Israel's government plans to expand tax breaks to investors funding early stage start-ups as part of its strategy of promoting economic growth through innovation, the finance and economy ministries said on Wednesday.

The state in 2011 started offering tax incentives to so-called angel investors who invest in seed companies but the criteria has been deemed complicated and investors need to monitor a company for three years. As a result, investments under this programme were made in about 60 companies, which raised only 100 million shekels ($29 million), according to the finance ministry.

To encourage more seed stage investment in the wake of a lack of funding from venture capital funds, the ministries have proposed simpler criteria for tax incentives such as deducting the amount invested from taxes owed.

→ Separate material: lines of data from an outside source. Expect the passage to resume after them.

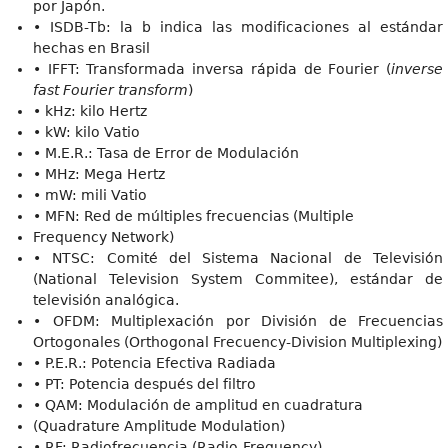
por Japón.
• ISDB-Tb: la b indica las modificaciones al estándar
hechas en Brasil
• IFFT: Transformada inversa rápida de Fourier (
inverse
fas
t Fourier transform
)
• kHz: kilo Hertz
• kW: kilo Vatio
• M.E.R.: Tasa de Error de Modulación
• MHz: Mega Hertz
• mW: mili Vatio
• MFN: Red de múltiples frecuencias (Multiple
Frequency Network)
• NTSC: Comité del Sistema Nacional de Televisión
(National Television System Commitee), estándar de
televisión analógica.
• OFDM: Multiplexación por División de Frecuencias
Ortogonales (Orthogonal Frecuency-Division Multiplexing)
• P.E.R.: Potencia Efectiva Radiada
• PT: Potencia después del filtro
• QAM: Modulación de amplitud en cuadratura
(Quadrature Amplitude Modulation)
• RF: Radiofrecuencia (Radio-Frequency)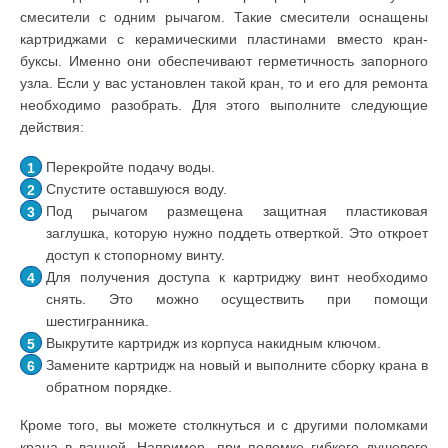
смесители с одним рычагом. Такие смесители оснащены
картриджами с керамическими пластинами вместо кран-
буксы. Именно они обеспечивают герметичность запорного
узла. Если у вас установлен такой кран, то и его для ремонта
необходимо разобрать. Для этого выполните следующие
действия:
Перекройте подачу воды.
Спустите оставшуюся воду.
Под рычагом размещена защитная пластиковая
заглушка, которую нужно поддеть отверткой. Это откроет
доступ к стопорному винту.
Для получения доступа к картриджу винт необходимо
снять. Это можно осуществить при помощи
шестигранника.
Выкрутите картридж из корпуса накидным ключом.
Замените картридж на новый и выполните сборку крана в
обратном порядке.
Кроме того, вы можете столкнуться и с другими поломками
крана в ванной. Например, при поломке гибкого душевого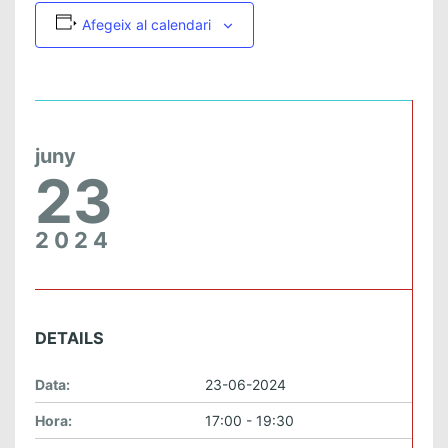
Afegeix al calendari
juny
23
2024
DETAILS
Data:
23-06-2024
Hora:
17:00 - 19:30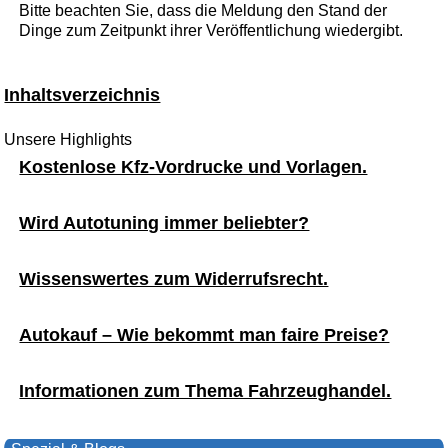
Bitte beachten Sie, dass die Meldung den Stand der
Dinge zum Zeitpunkt ihrer Veröffentlichung wiedergibt.
Inhaltsverzeichnis
Unsere Highlights
Kostenlose Kfz-Vordrucke und Vorlagen.
Wird Autotuning immer beliebter?
Wissenswertes zum Widerrufsrecht.
Autokauf – Wie bekommt man faire Preise?
Informationen zum Thema Fahrzeughandel.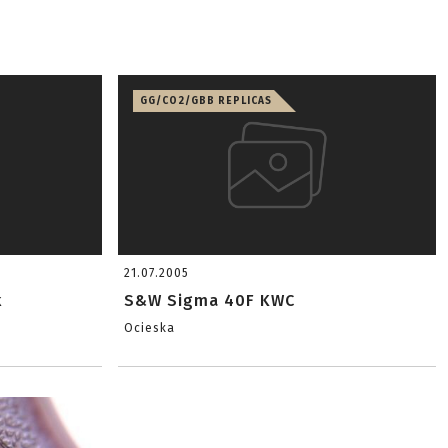
GG/CO2/GBB REPLICAS
21.07.2005
k
S&W Sigma 40F KWC
Ocieska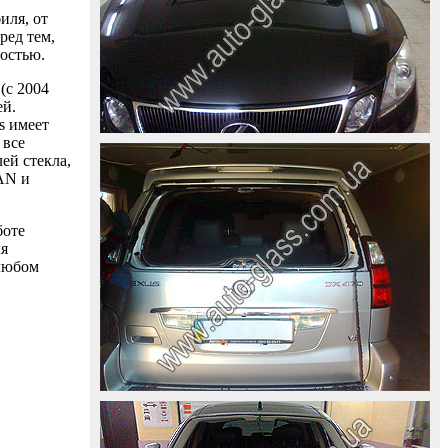
иля, от
ред тем,
ностью.
(с 2004
ей.
s имеет
 все
ей стекла,
AAN и
боте
ля
 любом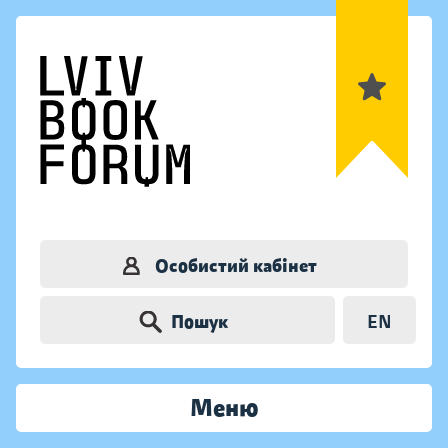
Особистий кабінет
Пошук
EN
Меню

Under the new track, investment would need to be in start-ups that are less than three years old, earn no more than 1.5 million shekels in annual revenue and incur expenses up to 3 million shekels.

The plan, which would come into effect in 2015, still needs approval from the socio-economic cabinet.

Israeli high-tech companies raised $1.6 billion in the first half of 2014, an increase of 81 percent from a year earlier, making it the strongest capital raising period on record for Israel's high-tech industry, according to the Israel Venture Capital (IVC) Research Center.

But seed companies only accounted for 5 percent of that amount, down from 7 percent in the first half of 2013.